Well, my first reaction would be: *precisely so.*
And my second reaction would be to wonder: what did our grand-parents do to deserve grand-children like us?
"Ms. Richey's family of five used some of the money to buy season tickets to Disneyland, and plans to take a Carnival cruise to Mexico in March. Mr. Fernandez takes his girlfriend out to dinner more frequently. 'We're saving lots of money,' Ms. Richey says."
Too funny. Too sad.
Posted by steve burton | December 12, 2009 2:42 PM
" MR. VOLCKER: A few years ago I happened to be at a conference of business people, not financial people, and I was making a presentation. The conference was being addressed by a very vigorous young investment banker from London who was explaining to all these older executives how their companies would be dust if they did not realize the joys of financial innovation and financial engineering, and that they had better get with it.

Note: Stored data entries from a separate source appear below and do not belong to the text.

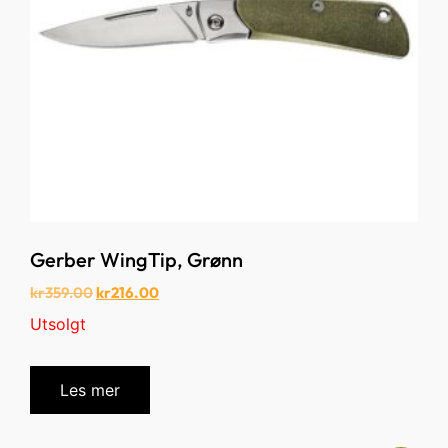
Gerber WingTip, Grønn
kr
359.00
kr
216.00
Utsolgt
Les mer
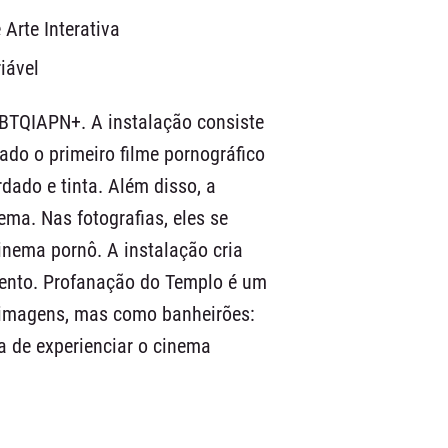
 Arte Interativa
iável
BTQIAPN+. A instalação consiste
ado o primeiro filme pornográfico
dado e tinta. Além disso, a
a. Nas fotografias, eles se
inema pornô. A instalação cria
mento. Profanação do Templo é um
 imagens, mas como banheirões:
a de experienciar o cinema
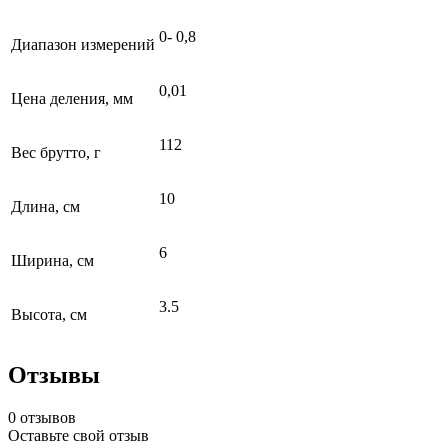
0- 0,8
Диапазон измерений
0,01
Цена деления, мм
112
Вес брутто, г
10
Длина, см
6
Ширина, см
3.5
Высота, см
Отзывы
0 отзывов
Оставьте свой отзыв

I was listening to this, and I found myself sitting next to one of the inventors of financial engineering. I didn't know him, but I knew who he was and that he had won a Nobel Prize, and I nudged him and asked what all the financial engineering does for the economy and what it does for productivity.
Much to my surprise, he leaned over and whispered in my ear that it does nothing—and this was from a leader in the world of financial engineering. I asked him what it did do, and he said that it moves around the rents in the financial system—and besides, it's a lot of intellectual fun..."
http://online.wsj.com/article/SB10001424052748704825504574586330960597134.html?mod=WSJ_hps_MIDDLESecondNews
I don't get the season tickets - why anyone who lives in the Antelope Valley would want to drive to Anaheim more than once a year or so is beyond me but both parties have realized five figure gains in income so a few dinners are no big deal and helpful to local restaurants and cruises to Mexico are not all that much from Southern California.
The alternative to bankruptcy and its analogues is peonage. Tut-tutting over a few frivolous expenditures while ignoring the billions pocketed by the folks who made it all possible misses the point.
Volcker's comment strikes at the heart of things. Call it usury or rent-seeking, we would be better off if we taxed it out of existence.
Posted by al | December 14, 2009 2:49 PM
I've called plenty of what laid to waste the economy of this country usury. The banks and financiers and government have set up a system where it is quite perfectly rational to renege on a mortgage debt. The people, no less than the government, are debasing our currency.
But the proper response to this fact is not, as our leaders have done, to simply embrace all that folly, on both sides, and pretend like nothing else will go wrong. Actually reality is going to hit again -- probably harder. The proper response to is to work toward some recognition of reality. Instead we go the other way.